The memo states: “Employees may request an exception from vaccination requirements (if applicable) if the vaccine is medically contraindicated for them or medical necessity requires a delay in vaccination. Employees also may be legally entitled to a reasonable accommodation if they cannot be vaccinated and/or wear a face covering (as otherwise required by this policy) because of a disability, or if the provisions in this policy for vaccination, and/or testing for COVID-19, and/or wearing a face covering conflict with a sincerely held religious belief, practice, or observance. Requests for exceptions and reasonable accommodations must be initiated by the employee.”
If employees choose to be vaccinated, they must fully vaccinated by Feb. 9. After that, they will be subject to weekly testing and have to wear face coverings.
“This one has a lot of moving parts, and those parts will continue moving over the next few days,” said Wietecha.
The Supreme Court indicated they are taking “accelerated action” and speculation was that the measure could be stricken down.

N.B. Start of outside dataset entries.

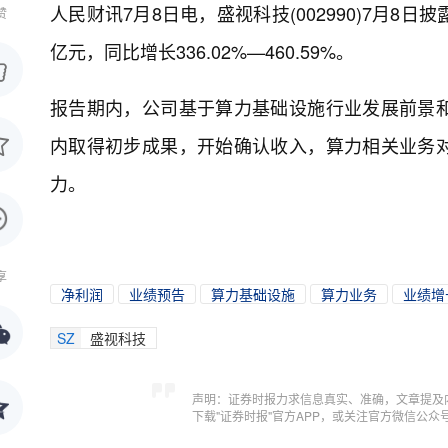
人民财讯7月8日电，
盛视科技(002990)7月8日
赞
亿元，同比增长336.02%—460.59%。
报告期内，公司基于算力基础设施行业发展前景
内取得初步成果，开始确认收入，算力相关业务
力。
享
净利润
业绩预告
算力基础设施
算力业务
业绩增
SZ
盛视科技
声明：证券时报力求信息真实、准确，文章提及
下载"证券时报"官方APP，或关注官方微信公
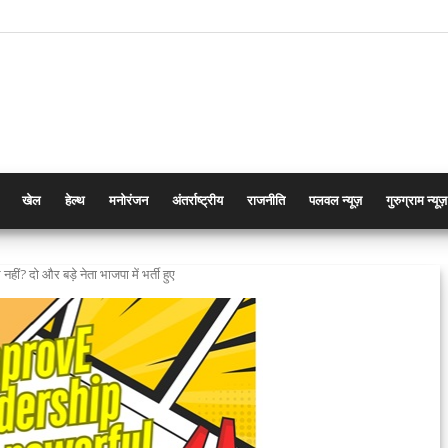
खेल
हेल्थ
मनोरंजन
अंतर्राष्ट्रीय
राजनीति
पलवल न्यूज़
गुरुग्राम न्यूज़
 नहीं? दो और बड़े नेता भाजपा में भर्ती हुए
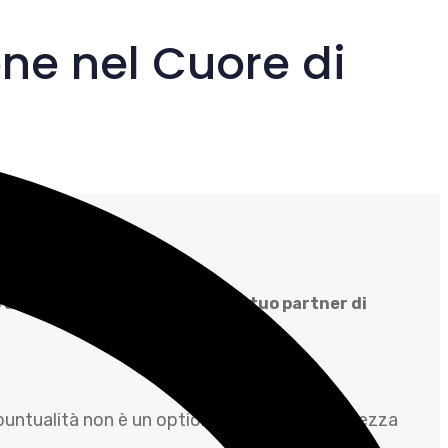
one nel Cuore di
 Lusso
n servizio di trasporto, ma il tuo partner di
untualità non è un optional e che la riservatezza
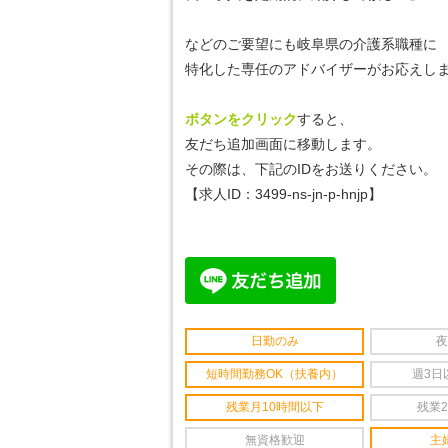
などのご要望にも岐阜県の介護系職種に
特化した専任のアドバイザーがお応えしま
ボタンをクリック
すると、
友だち追加画面に移動します。
その際は、下記のIDをお送りください。
【求人ID：3499-ns-jn-p-hnjp】
日勤のみ
夜
短時間勤務OK（扶養内）
週3日
残業月10時間以下
残業
無資格歓迎
主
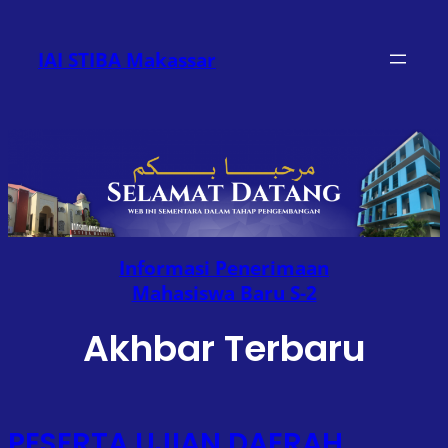
Lewati
ke
IAI STIBA Makassar
konten
Informasi Penerimaan
Mahasiswa Baru S-2
Akhbar Terbaru
PESERTA UJIAN DAERAH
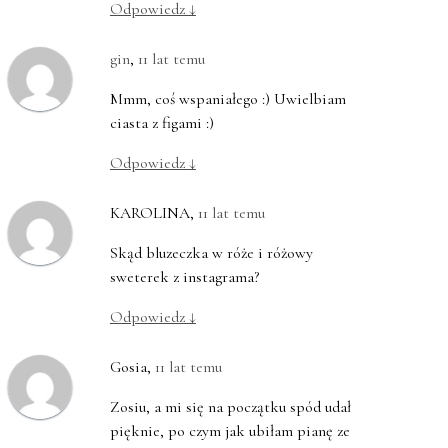
Odpowiedz
↓
gin
,
11 lat temu
Mmm, coś wspaniałego :) Uwielbiam
ciasta z figami :)
Odpowiedz
↓
KAROLINA
,
11 lat temu
Skąd bluzeczka w róże i różowy
sweterek z instagrama?
Odpowiedz
↓
Gosia
,
11 lat temu
Zosiu, a mi się na początku spód udał
pięknie, po czym jak ubiłam pianę ze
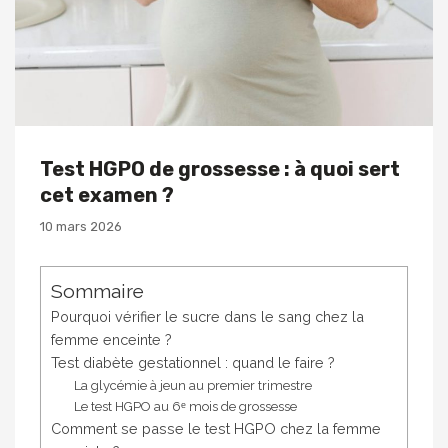
Test HGPO de grossesse : à quoi sert
cet examen ?
10 mars 2026
Sommaire
Pourquoi vérifier le sucre dans le sang chez la
femme enceinte ?
Test diabète gestationnel : quand le faire ?
La glycémie à jeun au premier trimestre
Le test HGPO au 6ᵉ mois de grossesse
Comment se passe le test HGPO chez la femme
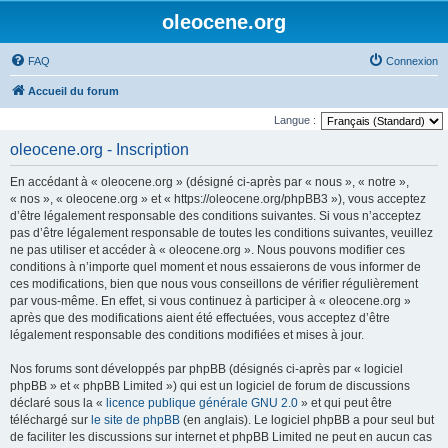
oleocene.org
FAQ
Connexion
Accueil du forum
Langue :
oleocene.org - Inscription
En accédant à « oleocene.org » (désigné ci-après par « nous », « notre »,
« nos », « oleocene.org » et « https://oleocene.org/phpBB3 »), vous acceptez
d’être légalement responsable des conditions suivantes. Si vous n’acceptez
pas d’être légalement responsable de toutes les conditions suivantes, veuillez
ne pas utiliser et accéder à « oleocene.org ». Nous pouvons modifier ces
conditions à n’importe quel moment et nous essaierons de vous informer de
ces modifications, bien que nous vous conseillons de vérifier régulièrement
par vous-même. En effet, si vous continuez à participer à « oleocene.org »
après que des modifications aient été effectuées, vous acceptez d’être
légalement responsable des conditions modifiées et mises à jour.
Nos forums sont développés par phpBB (désignés ci-après par « logiciel
phpBB » et « phpBB Limited ») qui est un logiciel de forum de discussions
déclaré sous la «
licence publique générale GNU 2.0
» et qui peut être
téléchargé sur
le site de phpBB
(en anglais). Le logiciel phpBB a pour seul but
de faciliter les discussions sur internet et phpBB Limited ne peut en aucun cas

“Recognizing there are moving parts, we’re at a position that we need to start taking some action so that we’re compliant with the law and prepared to go forward with it. One thing I really want to emphasize has been foremost in our conversations the last couple of weeks at our management team meetings has been wanting to make sure that we provide a safe work environment or to make sure that we’re complying with the law, but also not wanting to be heavy-handed with our employees,” Wietecha said. “If an employee chooses not to vaccinate or chooses not to tell us they’re not vaccinated, we can still work with that. They will have to have a weekly COVID test and come up clear.”

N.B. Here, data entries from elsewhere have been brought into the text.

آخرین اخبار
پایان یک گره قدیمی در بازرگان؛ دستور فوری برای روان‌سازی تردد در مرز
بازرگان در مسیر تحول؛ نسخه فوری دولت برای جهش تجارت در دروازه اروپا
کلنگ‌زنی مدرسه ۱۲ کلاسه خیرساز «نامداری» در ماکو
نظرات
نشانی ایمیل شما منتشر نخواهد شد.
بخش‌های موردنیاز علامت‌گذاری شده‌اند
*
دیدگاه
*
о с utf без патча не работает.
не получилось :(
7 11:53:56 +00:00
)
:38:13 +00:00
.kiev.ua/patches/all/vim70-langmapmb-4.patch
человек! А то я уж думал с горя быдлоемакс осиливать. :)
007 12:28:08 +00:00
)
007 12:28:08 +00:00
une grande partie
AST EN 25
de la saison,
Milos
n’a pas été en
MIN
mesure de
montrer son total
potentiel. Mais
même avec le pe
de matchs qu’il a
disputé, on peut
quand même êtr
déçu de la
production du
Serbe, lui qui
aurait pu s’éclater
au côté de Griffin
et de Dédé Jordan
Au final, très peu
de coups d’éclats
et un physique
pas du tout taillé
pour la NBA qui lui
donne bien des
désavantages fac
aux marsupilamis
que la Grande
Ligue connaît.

Wietecha put the cost at up to $70 per test for employees not vaccinated.
Employee medical information will remain confidential.
Braucks expressed the opinion that the city should await the Supreme Court decision.
“Are we exposing ourselves to liability if we go forward with a policy that is later found to be unconstitutional? If we have enforced or went forward with an unconstitutional policy, what protection do we have?” she asked.
I am concerned about enacting a policy that is obviously going to change or could change in the next several days,” said Braucks. “I have had a couple of constituents reach out to me with concerns about having this type of policy in place at all, concerns like providing personal medical information, collecting personal health information, a variety of different concerns. I just want to acknowledge that there have been people who are concerned about this policy, and I think we may be a bit premature.”
Wietecha was asked if the city could lose federal funds if such a program weren’t put in place. He said that isn’t the case for the city.
“There were three different OSHA regulations, one specifically for healthcare, one to federal contractors and one to large employers over 100 employees and that’s the one that applies to us. So, it’s not related to funding. It’s the fact that we have over 100 employees,” said Wietecha.
He noted that without the plan in place “Those OSHA fines can get pretty steep pretty fast.”